The Science Behind Our Technology

Applying Mathematical Psychology to understand the driving forces of market behaviour

Key Drivers of Market Behaviour - Psychology and Social Behaviour

Over 15 years ago we set out to determine what drives the market in a particular direction. We hypothesized that psychology and social behaviour were the dominant forces in sending the market in whatever direction it was taking.

Our scientists applied mathematical psychology models to analyze data, directly from the order book of exchanges. They discovered that psychology and social behaviour did indeed drive the market and not necessarily empirical data alone. Additionally, our scientists found that although speed is paramount to compete, it wasn't the speed of computing that needed further improvement. It was the speed of comprehending the meaning of things and their implications in the market.

Based on this research, we developed a Market Data Intelligence platform. A real-time market perception and sentiment system based on using unique algorithms that analyze market participant activities to extract behavioural data in real-time.
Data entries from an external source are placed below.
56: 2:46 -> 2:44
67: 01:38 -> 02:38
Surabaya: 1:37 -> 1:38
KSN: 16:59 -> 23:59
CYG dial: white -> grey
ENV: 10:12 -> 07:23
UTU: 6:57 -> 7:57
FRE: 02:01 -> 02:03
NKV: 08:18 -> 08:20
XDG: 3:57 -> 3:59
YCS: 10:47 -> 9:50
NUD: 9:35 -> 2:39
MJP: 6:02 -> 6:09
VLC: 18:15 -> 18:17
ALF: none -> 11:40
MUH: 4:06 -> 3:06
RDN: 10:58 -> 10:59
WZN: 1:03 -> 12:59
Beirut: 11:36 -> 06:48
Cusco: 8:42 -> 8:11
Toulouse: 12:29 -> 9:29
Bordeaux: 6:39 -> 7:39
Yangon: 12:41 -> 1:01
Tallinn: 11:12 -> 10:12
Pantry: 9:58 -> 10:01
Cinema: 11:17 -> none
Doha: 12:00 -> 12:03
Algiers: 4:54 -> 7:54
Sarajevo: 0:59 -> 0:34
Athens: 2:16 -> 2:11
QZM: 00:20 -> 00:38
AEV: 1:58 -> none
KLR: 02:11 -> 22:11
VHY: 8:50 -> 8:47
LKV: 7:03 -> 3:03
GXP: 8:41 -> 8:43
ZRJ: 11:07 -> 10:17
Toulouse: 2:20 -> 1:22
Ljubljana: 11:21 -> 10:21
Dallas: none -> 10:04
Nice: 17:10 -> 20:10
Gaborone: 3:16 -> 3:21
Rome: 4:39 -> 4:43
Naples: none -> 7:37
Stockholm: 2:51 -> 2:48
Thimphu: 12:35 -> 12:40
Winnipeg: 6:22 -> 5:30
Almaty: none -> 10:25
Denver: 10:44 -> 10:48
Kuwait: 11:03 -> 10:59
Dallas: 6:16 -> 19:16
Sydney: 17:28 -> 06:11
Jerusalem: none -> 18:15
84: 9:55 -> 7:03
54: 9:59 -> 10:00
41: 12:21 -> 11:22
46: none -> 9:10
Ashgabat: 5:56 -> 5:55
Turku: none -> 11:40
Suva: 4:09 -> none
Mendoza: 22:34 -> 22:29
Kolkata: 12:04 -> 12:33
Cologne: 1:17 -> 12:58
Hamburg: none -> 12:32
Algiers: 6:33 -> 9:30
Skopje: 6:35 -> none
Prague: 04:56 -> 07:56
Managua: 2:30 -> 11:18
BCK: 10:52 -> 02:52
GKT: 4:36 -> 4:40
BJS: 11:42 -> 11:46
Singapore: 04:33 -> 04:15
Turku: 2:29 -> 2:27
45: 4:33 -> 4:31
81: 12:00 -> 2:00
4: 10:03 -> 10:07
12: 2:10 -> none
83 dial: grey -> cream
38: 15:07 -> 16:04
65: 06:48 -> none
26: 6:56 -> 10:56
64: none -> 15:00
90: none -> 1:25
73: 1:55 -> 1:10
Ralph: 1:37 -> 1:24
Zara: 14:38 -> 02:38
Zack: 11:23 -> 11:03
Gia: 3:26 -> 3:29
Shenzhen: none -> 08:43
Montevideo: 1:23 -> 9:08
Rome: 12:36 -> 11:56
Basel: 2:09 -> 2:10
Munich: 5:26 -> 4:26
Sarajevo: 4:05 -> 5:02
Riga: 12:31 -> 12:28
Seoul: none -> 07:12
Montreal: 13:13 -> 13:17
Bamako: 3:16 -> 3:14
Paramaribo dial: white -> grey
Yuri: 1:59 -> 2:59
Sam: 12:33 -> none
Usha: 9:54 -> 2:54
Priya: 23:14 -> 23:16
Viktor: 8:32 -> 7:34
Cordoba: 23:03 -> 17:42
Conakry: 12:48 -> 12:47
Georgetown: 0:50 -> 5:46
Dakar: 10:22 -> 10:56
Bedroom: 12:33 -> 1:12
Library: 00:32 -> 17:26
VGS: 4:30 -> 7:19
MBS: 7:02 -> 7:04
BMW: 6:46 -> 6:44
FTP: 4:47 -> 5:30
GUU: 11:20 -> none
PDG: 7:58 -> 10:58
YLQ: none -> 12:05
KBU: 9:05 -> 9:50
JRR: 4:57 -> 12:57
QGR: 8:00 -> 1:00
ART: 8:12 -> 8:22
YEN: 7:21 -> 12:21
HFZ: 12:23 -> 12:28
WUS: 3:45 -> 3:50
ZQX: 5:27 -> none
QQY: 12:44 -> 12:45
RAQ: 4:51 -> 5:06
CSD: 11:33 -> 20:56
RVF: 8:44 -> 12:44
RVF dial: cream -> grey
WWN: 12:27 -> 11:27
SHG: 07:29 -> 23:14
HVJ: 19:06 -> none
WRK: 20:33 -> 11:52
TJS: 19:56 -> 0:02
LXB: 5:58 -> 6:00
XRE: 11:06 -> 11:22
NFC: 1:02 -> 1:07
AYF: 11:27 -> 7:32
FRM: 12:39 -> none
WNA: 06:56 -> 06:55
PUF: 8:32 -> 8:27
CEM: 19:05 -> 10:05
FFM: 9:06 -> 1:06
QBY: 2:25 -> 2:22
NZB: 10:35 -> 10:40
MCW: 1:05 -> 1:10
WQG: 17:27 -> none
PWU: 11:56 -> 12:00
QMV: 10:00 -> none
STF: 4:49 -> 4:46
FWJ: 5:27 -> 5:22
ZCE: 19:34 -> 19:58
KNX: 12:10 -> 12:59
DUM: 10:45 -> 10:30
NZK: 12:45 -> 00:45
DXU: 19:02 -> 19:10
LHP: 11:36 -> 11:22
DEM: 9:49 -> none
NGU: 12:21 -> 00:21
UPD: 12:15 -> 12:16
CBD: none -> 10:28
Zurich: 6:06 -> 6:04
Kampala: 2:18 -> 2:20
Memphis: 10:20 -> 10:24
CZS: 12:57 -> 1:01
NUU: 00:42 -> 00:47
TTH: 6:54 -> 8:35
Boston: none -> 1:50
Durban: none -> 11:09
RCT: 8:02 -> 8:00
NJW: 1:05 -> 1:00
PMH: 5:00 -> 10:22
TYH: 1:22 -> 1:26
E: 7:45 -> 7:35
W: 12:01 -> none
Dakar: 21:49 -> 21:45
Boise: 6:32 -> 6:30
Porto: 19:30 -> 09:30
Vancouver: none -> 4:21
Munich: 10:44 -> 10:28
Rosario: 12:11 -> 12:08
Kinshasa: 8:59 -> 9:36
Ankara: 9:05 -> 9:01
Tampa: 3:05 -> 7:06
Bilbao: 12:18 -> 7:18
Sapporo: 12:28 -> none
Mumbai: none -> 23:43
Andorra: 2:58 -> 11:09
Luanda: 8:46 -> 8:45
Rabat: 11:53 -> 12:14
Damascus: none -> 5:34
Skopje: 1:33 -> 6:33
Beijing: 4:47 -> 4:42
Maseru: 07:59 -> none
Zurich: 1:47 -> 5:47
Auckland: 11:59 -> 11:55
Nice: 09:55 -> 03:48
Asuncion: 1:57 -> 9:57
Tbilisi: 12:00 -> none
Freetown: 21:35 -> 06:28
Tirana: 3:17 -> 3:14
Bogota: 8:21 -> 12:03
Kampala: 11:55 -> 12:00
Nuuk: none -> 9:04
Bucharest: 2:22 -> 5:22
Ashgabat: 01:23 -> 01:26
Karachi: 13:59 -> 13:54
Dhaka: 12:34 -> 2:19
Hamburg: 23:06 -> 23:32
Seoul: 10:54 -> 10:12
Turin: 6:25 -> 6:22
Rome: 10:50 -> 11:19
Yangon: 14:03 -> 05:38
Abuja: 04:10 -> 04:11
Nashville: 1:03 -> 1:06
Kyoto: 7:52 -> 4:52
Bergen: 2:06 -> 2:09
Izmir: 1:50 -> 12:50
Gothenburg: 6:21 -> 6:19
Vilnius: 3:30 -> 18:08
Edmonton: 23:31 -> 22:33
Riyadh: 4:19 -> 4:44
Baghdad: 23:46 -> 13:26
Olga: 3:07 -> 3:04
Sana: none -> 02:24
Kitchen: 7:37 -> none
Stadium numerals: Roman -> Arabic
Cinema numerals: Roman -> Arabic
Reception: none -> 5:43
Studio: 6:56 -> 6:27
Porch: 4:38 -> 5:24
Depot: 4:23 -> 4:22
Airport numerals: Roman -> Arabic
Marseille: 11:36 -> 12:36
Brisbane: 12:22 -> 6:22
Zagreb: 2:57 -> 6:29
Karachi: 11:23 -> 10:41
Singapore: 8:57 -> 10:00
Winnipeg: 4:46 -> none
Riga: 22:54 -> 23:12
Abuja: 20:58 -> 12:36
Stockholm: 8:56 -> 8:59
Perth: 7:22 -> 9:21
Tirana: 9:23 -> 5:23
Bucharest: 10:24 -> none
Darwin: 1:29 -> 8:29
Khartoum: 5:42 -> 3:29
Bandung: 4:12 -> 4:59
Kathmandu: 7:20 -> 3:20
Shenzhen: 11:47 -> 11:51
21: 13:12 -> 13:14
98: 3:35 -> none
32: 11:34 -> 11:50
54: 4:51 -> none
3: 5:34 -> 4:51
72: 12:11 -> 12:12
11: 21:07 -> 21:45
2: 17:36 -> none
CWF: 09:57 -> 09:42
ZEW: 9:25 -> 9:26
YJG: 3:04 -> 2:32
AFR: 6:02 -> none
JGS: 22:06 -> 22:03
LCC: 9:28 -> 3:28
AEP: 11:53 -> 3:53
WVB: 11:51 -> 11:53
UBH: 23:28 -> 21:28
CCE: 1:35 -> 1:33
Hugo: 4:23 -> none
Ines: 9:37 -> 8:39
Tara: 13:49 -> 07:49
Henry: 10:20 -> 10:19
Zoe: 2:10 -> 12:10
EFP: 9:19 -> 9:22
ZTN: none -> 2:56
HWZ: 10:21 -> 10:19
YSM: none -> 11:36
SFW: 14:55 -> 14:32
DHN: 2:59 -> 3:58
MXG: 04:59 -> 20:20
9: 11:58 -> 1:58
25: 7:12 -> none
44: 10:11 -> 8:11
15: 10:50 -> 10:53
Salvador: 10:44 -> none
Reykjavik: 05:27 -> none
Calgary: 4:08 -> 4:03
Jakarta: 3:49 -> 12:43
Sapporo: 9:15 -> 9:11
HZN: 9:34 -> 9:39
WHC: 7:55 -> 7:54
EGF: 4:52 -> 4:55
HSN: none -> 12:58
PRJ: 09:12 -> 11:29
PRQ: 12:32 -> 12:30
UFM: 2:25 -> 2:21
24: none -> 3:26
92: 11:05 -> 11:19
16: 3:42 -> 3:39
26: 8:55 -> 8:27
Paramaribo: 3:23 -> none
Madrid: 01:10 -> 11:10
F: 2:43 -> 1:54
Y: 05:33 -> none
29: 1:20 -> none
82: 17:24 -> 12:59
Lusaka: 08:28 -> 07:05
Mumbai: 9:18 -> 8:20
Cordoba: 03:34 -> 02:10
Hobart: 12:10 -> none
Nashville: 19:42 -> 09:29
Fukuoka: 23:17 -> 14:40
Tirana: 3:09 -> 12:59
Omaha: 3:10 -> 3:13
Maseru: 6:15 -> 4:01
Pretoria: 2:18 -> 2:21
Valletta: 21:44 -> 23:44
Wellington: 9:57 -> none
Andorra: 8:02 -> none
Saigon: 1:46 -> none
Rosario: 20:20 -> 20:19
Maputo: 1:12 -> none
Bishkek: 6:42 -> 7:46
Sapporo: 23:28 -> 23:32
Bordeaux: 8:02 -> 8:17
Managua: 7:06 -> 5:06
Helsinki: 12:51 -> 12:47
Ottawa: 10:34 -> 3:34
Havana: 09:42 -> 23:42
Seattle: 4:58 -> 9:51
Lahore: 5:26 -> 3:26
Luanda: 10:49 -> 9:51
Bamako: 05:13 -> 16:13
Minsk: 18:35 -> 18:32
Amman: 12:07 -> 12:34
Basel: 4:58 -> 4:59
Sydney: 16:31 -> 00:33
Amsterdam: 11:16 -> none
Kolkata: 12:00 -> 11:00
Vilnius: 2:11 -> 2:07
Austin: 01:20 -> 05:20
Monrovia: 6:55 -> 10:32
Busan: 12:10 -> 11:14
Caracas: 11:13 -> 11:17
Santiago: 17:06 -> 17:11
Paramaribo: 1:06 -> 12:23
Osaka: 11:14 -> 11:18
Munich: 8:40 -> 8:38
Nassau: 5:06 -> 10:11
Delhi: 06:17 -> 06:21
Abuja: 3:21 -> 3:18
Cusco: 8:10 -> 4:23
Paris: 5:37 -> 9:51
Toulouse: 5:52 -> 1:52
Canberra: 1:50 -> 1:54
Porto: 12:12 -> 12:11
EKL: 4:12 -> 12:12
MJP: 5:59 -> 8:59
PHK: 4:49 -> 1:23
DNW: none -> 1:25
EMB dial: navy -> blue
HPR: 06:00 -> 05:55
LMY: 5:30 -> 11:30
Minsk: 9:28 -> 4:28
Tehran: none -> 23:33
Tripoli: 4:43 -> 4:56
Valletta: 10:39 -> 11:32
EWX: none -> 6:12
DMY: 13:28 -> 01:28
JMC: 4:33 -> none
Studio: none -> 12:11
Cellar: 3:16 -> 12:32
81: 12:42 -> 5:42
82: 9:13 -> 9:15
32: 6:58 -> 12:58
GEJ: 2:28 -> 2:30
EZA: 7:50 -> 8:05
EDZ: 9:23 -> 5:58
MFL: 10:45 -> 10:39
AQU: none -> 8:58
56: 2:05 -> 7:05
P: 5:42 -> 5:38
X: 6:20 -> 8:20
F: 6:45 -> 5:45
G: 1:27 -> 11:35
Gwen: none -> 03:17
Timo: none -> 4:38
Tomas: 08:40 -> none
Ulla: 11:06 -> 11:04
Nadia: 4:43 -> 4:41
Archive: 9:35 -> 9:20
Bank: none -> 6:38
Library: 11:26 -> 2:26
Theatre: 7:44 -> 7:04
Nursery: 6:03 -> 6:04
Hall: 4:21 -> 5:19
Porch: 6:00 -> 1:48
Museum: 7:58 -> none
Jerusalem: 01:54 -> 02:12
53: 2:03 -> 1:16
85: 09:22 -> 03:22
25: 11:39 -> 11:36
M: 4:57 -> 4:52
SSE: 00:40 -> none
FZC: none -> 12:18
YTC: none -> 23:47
Artificial Intelligence and Mathematical Psychology Applied

Mathematical Psychology is a unique branch of Artificial Intelligence based on mathematical modelling of perceptual, cognitive and motor processes of humans as individuals and as collectives. Using this unique branch AI in our research and having applied it to our solutions, we empower our human intuitive abilities to intelligently interact with electronic markets.

Current Market Data Representations (Charting) are Inadequate

The design paradigm of current investment and trading systems allows traders to compare numbers or charts. Our scientists, through their research, related to the psychological effects of linear representation of data known as the price bar charts (along with any other charts such as candlestick, line, Renko etc.) determined that in a complex and rapidly changing environment, it is more efficient to represent key data symbolically, not literally.

Price charts disregard the relative movement of the price vs. its very recent behaviour. For example, a rapid rise of the price on a 1 min bar chart might trigger a different interpretation depending on how the price behaved relative to the rate of change measured on multiple time frames. By looking at one chart, a trader becomes isolated from the vital information to what a price move means when registered at a single time.